CC: Brenda Brueggemann, Coordinator of the Disability Studies Program, Department of English

3 comments:

Niksmom said...

Brilliant letter! I hope he has the courage and integrity to reply not only to Melanie, personally, but in a public setting. It is so important for people to realize that many autistic individuals contribute great and wonderful things to society through their endeavors.

Anonymous said...

It is a great letter, but you can not speak for Severely effected Autistic Individuals and please don't attempt too. You have no idea how a Severely Autistic person feels about their Autism. You are as different from them as an A-typical person is from you.

Alyric said...

Anonymous

How would you know? You're not exactly 'severe' are you? I don't know what you mean by that since 'severe' could mean anything.
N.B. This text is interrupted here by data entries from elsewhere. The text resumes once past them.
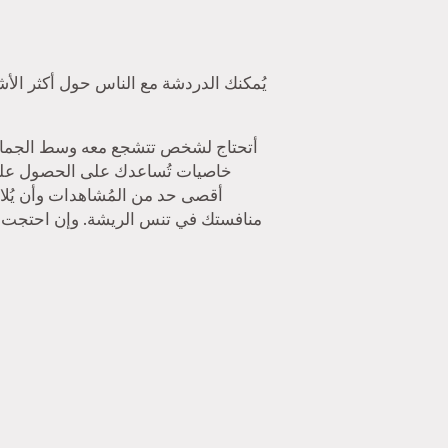
أقصى حد من المُشاهدات وأن يُلا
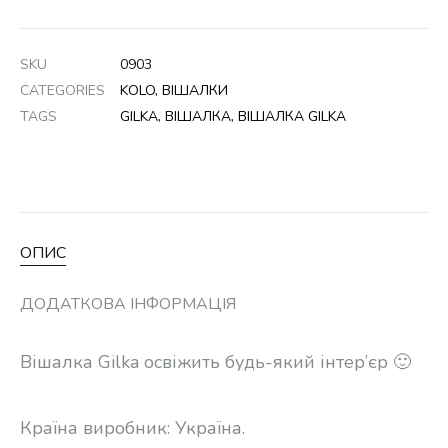
SKU
0903
CATEGORIES
KOLO
,
ВІШАЛКИ
TAGS
GILKA
,
ВІШАЛКА
,
ВІШАЛКА GILKA
ОПИС
ДОДАТКОВА ІНФОРМАЦІЯ
Вішалка Gilka освіжить будь-який інтер’єр 🙂
Країна виробник: Україна.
If on the other hand you mean low functioning in the specific sense of having co-morbid mental retardation, i.e. an IQ < 70 then you still don't qualify. So how exactly do you know that 'severe' autism is so very different from autism but without mental retardation? Do you think that because people don't know what it's like to be mentally retarded they can't talk about autism? That doesn't make sense. Mental retardation is not a requirement for a diagnosis of autism. There are no official criteria for 'severe' either.